Chanter au travail. Cela dit, s’il faut n’en choisir qu’un parce que vous n’avez que vingt ou trente euros, EA s’applique à vous compliquer la tâche. Chacune des extensions modifie plusieurs dimensions du jeu, de sorte qu’il est bien difficile de les comparer. Nouveaux quartiers, nouvelles carrières, nouvelles compétences, nouveaux événements, nouveaux objets... « La vie au travail » me faisait pas mal rêver : songez plutôt : au lieu d’attendre le retour de votre sim à la maison toute la journée, vous avez enfin la possibilité de l’accompagner dans ses activités professionnelles. À condition qu’il s’engage dans la recherche scientifique, la médecine ou la police (à ce jour, ce sont les trois seuls métiers possibles). Les journées de travail où vous accompagnez vos sims ressemblent aux petits défis que vous devez remplir pour un rendez-vous galant ou une fête : dans le coin supérieur gauche de l’écran, une liste d’objectifs s’affiche. À mesure que vous les remplissez, de nouveaux apparaissent. Dans le cas d’un rendez-vous, vous avez un temps limité pour vous asseoir au restaurant, commander à manger, parler à votre date. Dans celui d’une profession, c’est un peu pareil. L’interne que vous accompagnez dans sa première journée à l’hôpital devra par exemple refaire les lits, préparer du café, se laver les mains, éponger les flaques d’eau. Puis les jours passent, les tâches se complexifient. On vous demandera par exemple de procéder à un prélèvement sur un patient. Mais il faudra d’abord l’admettre vous-même, faute de quoi vous n’aurez personne à examiner, et prendre la peine de vous laver les mains avant d’effectuer le prélèvement, sinon vous risquez de le foirer. Bon, cela finit certes par devenir un poil répétitif, et c’est frustrant quand votre foyer héberge plusieurs sims de laisser l’autre se débrouiller tout seul. Mais cela ajoute une dimension agréable.

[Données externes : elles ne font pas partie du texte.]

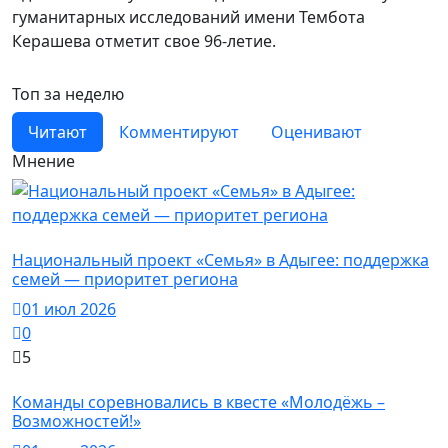
гуманитарных исследований имени Тембота
Керашева отметит свое 96-летие.
Топ за неделю
Читают
Комментируют
Оценивают
Мнение
Новости
Национальный проект «Семья» в Адыгее: поддержка
семей — приоритет региона
01 июл 2026
0
5
Новости
Команды соревновались в квесте «Молодёжь –
Возможностей!»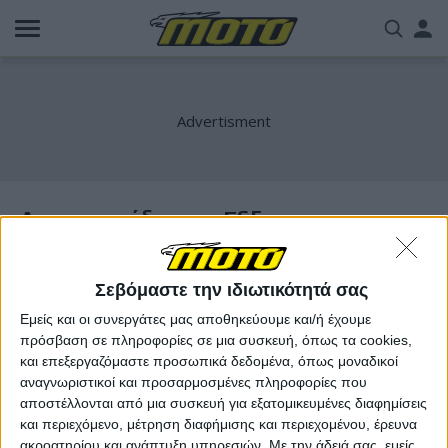
Παράκαμψη
Us
προς
το
acc
κυρίως
περιεχόμενο
me
Αυτοκινητόδρομος Ε65
Σεβόμαστε την ιδιωτικότητά σας
Εμείς και οι συνεργάτες μας αποθηκεύουμε και/ή έχουμε
πρόσβαση σε πληροφορίες σε μια συσκευή, όπως τα cookies,
και επεξεργαζόμαστε προσωπικά δεδομένα, όπως μοναδικοί
αναγνωριστικοί και προσαρμοσμένες πληροφορίες που
αποστέλλονται από μια συσκευή για εξατομικευμένες διαφημίσεις
και περιεχόμενο, μέτρηση διαφήμισης και περιεχομένου, έρευνα
ακροατηρίου και ανάπτυξη υπηρεσιών.
Με την άδειά σας, εμείς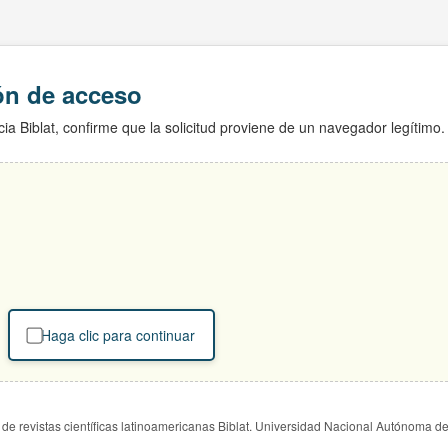
ión de acceso
ia Biblat, confirme que la solicitud proviene de un navegador legítimo.
Haga clic para continuar
de revistas científicas latinoamericanas Biblat. Universidad Nacional Autónoma d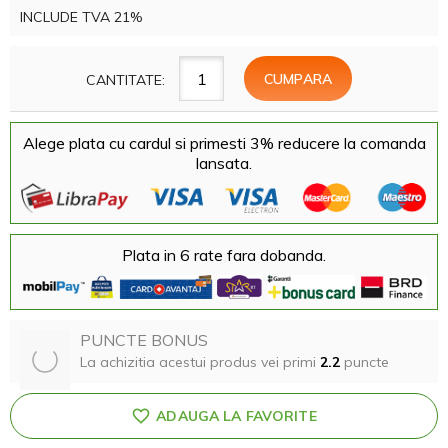
INCLUDE TVA 21%
CANTITATE:
Alege plata cu cardul si primesti 3% reducere la comanda
lansata.
Plata in 6 rate fara dobanda.
PUNCTE BONUS
La achizitia acestui produs vei primi
2.2
puncte
ADAUGA LA FAVORITE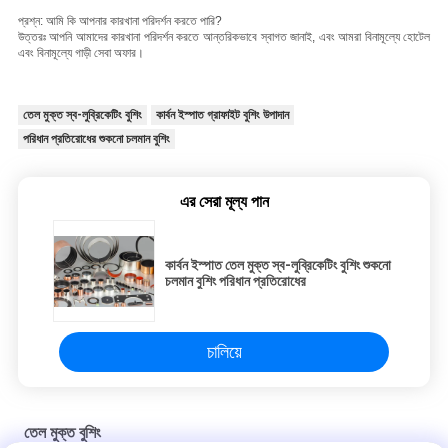
প্রশ্ন: আমি কি আপনার কারখানা পরিদর্শন করতে পারি?
উত্তরঃ আপনি আমাদের কারখানা পরিদর্শন করতে আন্তরিকভাবে স্বাগত জানাই, এবং আমরা বিনামূল্যে হোটেল
এবং বিনামূল্যে গাড়ী সেবা অফার।
তেল মুক্ত স্ব-লুব্রিকেটিং বুশিং
কার্বন ইস্পাত গ্রাফাইট বুশিং উপাদান
পরিধান প্রতিরোধের শুকনো চলমান বুশিং
এর সেরা মূল্য পান
কার্বন ইস্পাত তেল মুক্ত স্ব-লুব্রিকেটিং বুশিং শুকনো
চলমান বুশিং পরিধান প্রতিরোধের
চালিয়ে
তেল মুক্ত বুশিং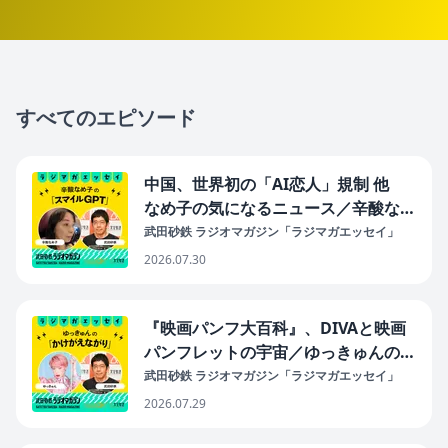
すべてのエピソード
中国、世界初の「AI恋人」規制 他
なめ子の気になるニュース／辛酸なめ
子の「スマイルGPT」#43（2026年7
武田砂鉄 ラジオマガジン「ラジマガエッセイ」
月30日放送分）
2026.07.30
『映画パンフ大百科』、DIVAと映画
パンフレットの宇宙／ゆっきゅんの
「かけがえながり」#42（2026年7月
武田砂鉄 ラジオマガジン「ラジマガエッセイ」
29日放送分）
2026.07.29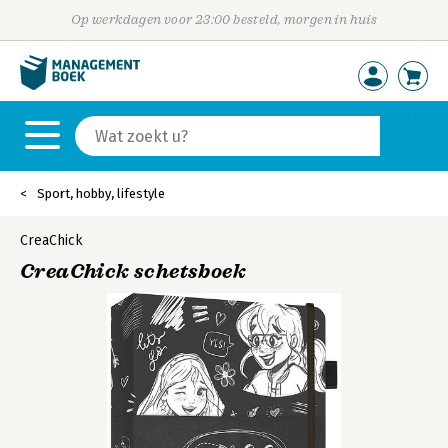
Op werkdagen voor 23:00 besteld, morgen in huis
Sport, hobby, lifestyle
CreaChick
CreaChick schetsboek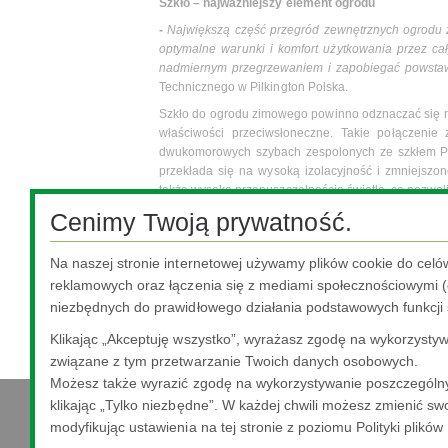
Szkło – najważniejszy element ogrodu
-
Największą część przegród zewnętrznych ogrodu z
optymalne warunki i komfort użytkowania przez ca
nadmiernym przegrzewaniem i zapobiegać powstawa
Technicznego w Pilkington Polska.
Szkło do ogrodu zimowego powinno odznaczać się n
właściwości przeciwsłoneczne. Takie połączenie
dwukomorowych szybach zespolonych ze szkłem P
przekłada się na wysoką izolacyjność i zmniejsz
także wysoką przepuszczalnością światła, co pozwol
Cenimy Twoją prywatność.
O domową oranżerię należy również odpowiednio dba
przeszkleń, należy je regularnie myć łagodnym śr
rozważyć montaż szyb zespolonych, których zewnę
Na naszej stronie internetowej używamy plików cookie do celó
zawierającą dwutlenek tytanu, który aktywowany
reklamowych oraz łączenia się z mediami społecznościowymi (o
zanieczyszczenia organiczne, a w czasie deszczu w
niezbędnych do prawidłowego działania podstawowych funkcji 
Zastosowanie szkła samoczyszczącego może przełoż
Klikając „Akceptuję wszystko”, wyrażasz zgodę na wykorzystywa
związane z tym przetwarzanie Twoich danych osobowych.
Możesz także wyrazić zgodę na wykorzystywanie poszczególny
klikając „Tylko niezbędne”. W każdej chwili możesz zmienić swo
modyfikując ustawienia na tej stronie z poziomu Polityki plików
Nippon Sheet Glass Co., Ltd.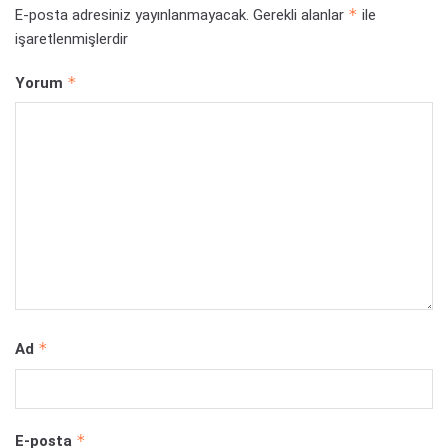
*
E-posta adresiniz yayınlanmayacak.
Gerekli alanlar
ile
işaretlenmişlerdir
*
Yorum
*
Ad
*
E-posta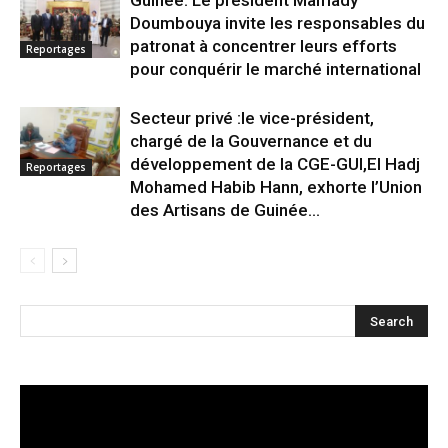
Doumbouya invite les responsables du
patronat à concentrer leurs efforts
Reportages
pour conquérir le marché international
Secteur privé :le vice-président,
chargé de la Gouvernance et du
développement de la CGE-GUI,El Hadj
Reportages
Mohamed Habib Hann, exhorte l’Union
des Artisans de Guinée...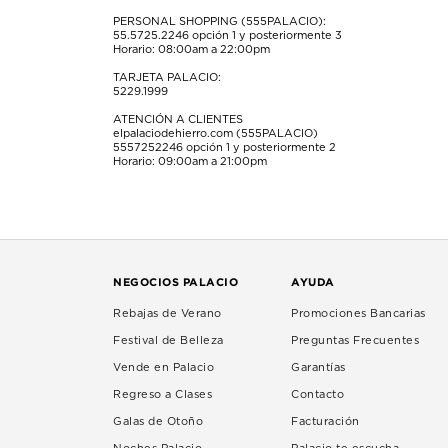
PERSONAL SHOPPING (555PALACIO):
55.5725.2246
opción 1 y posteriormente 3
Horario: 08:00am a 22:00pm
TARJETA PALACIO:
5229.1999
ATENCIÓN A CLIENTES
elpalaciodehierro.com (555PALACIO)
5557252246
opción 1 y posteriormente 2
Horario: 09:00am a 21:00pm
NEGOCIOS PALACIO
AYUDA
Rebajas de Verano
Promociones Bancarias
Festival de Belleza
Preguntas Frecuentes
Vende en Palacio
Garantías
Regreso a Clases
Contacto
Galas de Otoño
Facturación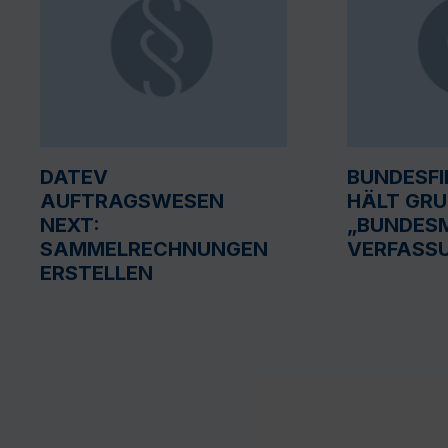
DATEV
BUNDESF
AUFTRAGSWESEN
HÄLT GR
NEXT:
„BUNDESM
SAMMELRECHNUNGEN
VERFASS
ERSTELLEN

Il pleut des chiens et des chats. Parmi la pléthore de DLC, « Chiens et chats » compte pas mal de fans. Mais mon favori reste « Seasons ». Comme dans le cas des Sims 2 et 3, qui bénéficiaient du même genre d’extension, et comme son nom l’indique, il ajoute des saisons. Vos sims peuvent maintenant avoir froid en hiver, et il faut veiller à les vêtir chaudement. Ils peuvent aussi aller patauger dans les flaques et faire des bonshommes de neige avec leurs voisins, s’occuper des abeilles de leur ruche, mourir d’une overdose de pollen, bref, si vous n’êtes pas l’heureux guide de sims d’appartement, c’est un vent de fraîcheur et de folie. La dernière fois que j’avais joué aux Sims 4, je peinais à étouffer des bâillements. Là, je croule sous les envies. Entre la fréquentation des vampires, le développement des compétences botaniques de ma petite famille, la construction d’une navette spatiale, la reproduction fidèle du precinct de Brooklyn 99 repérée dans les bibliothèques de bâtiments qui m’a fait rêver d’y installer Jake Peralta et Rosa Diaz, je peine à canaliser mes ambitions simsesques. Autant vous dire que j’ai fort hâte d’être au chômage pour me plonger tout entière dans ce neuvième cercle de l’enfer et de la vie.